* STORED DATA:
=== Begin Enclosure ===

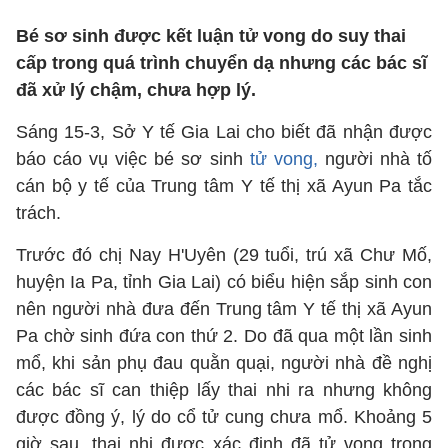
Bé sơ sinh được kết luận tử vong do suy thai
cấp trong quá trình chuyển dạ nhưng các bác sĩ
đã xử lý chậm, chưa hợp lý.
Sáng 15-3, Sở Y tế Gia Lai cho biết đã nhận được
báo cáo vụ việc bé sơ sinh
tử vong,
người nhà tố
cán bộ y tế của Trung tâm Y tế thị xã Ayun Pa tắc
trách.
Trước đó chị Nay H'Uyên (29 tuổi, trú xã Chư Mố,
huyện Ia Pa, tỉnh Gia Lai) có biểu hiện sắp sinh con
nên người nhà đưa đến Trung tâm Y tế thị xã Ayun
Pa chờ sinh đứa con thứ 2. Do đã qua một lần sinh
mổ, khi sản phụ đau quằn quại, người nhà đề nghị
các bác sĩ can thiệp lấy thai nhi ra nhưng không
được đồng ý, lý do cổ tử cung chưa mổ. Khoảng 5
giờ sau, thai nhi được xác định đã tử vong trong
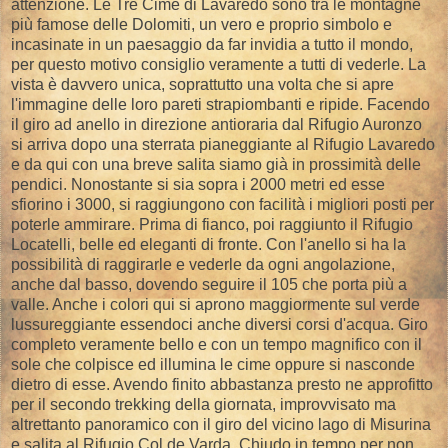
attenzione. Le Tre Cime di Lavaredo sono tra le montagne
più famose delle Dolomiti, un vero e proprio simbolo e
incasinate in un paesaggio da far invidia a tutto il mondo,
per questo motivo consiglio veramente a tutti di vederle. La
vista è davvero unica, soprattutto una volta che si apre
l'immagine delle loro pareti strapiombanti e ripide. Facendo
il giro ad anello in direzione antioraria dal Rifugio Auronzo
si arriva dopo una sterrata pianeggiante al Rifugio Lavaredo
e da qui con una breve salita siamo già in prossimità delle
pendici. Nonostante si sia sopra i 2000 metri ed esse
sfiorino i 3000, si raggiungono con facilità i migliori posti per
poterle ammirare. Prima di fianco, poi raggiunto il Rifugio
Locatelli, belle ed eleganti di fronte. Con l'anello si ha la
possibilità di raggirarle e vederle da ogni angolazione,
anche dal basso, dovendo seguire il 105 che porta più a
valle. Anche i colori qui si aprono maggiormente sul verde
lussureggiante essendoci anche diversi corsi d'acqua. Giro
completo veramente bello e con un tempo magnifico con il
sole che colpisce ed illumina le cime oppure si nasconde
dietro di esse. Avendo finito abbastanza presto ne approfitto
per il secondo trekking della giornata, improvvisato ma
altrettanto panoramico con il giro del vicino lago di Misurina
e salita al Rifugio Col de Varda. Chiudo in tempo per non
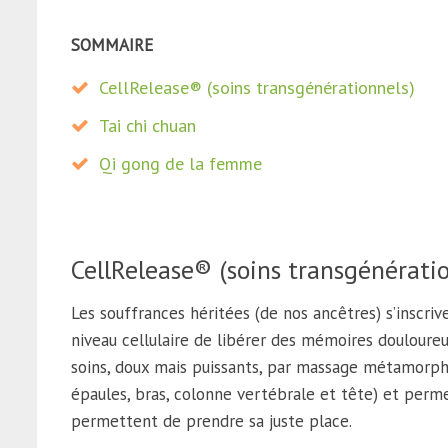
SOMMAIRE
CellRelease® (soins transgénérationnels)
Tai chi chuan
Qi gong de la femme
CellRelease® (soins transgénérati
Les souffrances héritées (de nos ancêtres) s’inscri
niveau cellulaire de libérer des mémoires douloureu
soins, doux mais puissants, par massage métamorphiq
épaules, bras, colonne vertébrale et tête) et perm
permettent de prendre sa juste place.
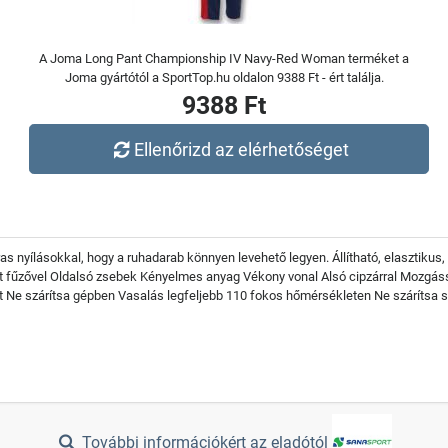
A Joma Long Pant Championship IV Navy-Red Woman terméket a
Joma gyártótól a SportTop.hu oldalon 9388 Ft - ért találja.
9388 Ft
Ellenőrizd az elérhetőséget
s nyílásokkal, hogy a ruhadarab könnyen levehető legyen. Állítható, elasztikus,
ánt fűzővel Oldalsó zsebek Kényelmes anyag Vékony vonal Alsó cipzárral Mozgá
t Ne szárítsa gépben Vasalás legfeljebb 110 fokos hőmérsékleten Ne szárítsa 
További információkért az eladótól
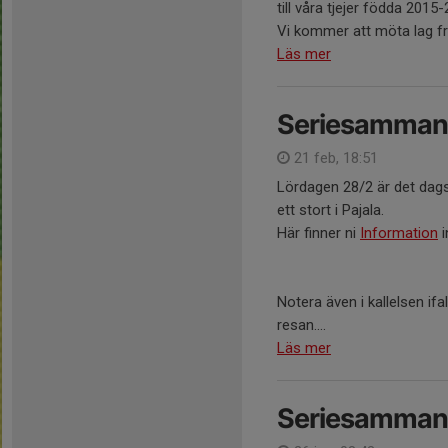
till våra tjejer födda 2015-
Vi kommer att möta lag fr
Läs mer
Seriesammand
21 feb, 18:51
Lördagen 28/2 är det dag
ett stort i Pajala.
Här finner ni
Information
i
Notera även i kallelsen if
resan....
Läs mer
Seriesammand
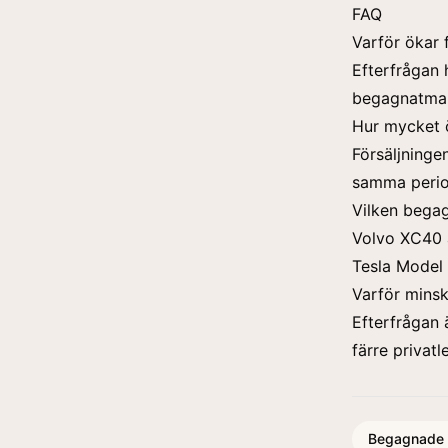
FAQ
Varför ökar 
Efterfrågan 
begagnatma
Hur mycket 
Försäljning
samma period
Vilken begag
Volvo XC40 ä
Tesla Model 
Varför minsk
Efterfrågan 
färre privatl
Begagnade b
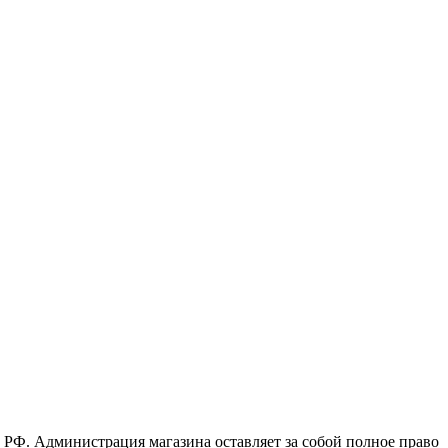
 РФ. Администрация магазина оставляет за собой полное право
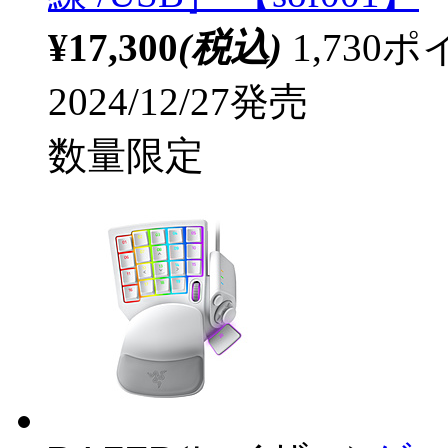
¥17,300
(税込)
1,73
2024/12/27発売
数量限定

=== End Enclosure ===

* YOUR ASSIGNMENT: Beginning with the line that contains "soins, doux mais" and ending with the line that contains "Volvo XC40 ä", reproduce the listing exactly, pictures excluded.

* ANSWER TO THIS TASK:
soins, doux mais puissants, par massage métamorphiq
épaules, bras, colonne vertébrale et tête) et perm
permettent de prendre sa juste place.
A Joma Long Pant Championship IV Navy-Red Woman terméket a
Joma gyártótól a SportTop.hu oldalon 9388 Ft - ért találja.
9388 Ft
Ellenőrizd az elérhetőséget
s nyílásokkal, hogy a ruhadarab könnyen levehető legyen. Állítható, elasztikus,
ánt fűzővel Oldalsó zsebek Kényelmes anyag Vékony vonal Alsó cipzárral Mozgá
t Ne szárítsa gépben Vasalás legfeljebb 110 fokos hőmérsékleten Ne szárítsa 
További információkért az eladótól
till våra tjejer födda 2015-
Vi kommer att möta lag fr
Läs mer
Seriesammand
21 feb, 18:51
Lördagen 28/2 är det dag
ett stort i Pajala.
Här finner ni
Information
i
Notera även i kallelsen if
resan....
Läs mer
Seriesammand
FAQ
Varför ökar 
Efterfrågan 
begagnatma
Hur mycket 
Försäljning
samma period
Vilken begag
Volvo XC40 ä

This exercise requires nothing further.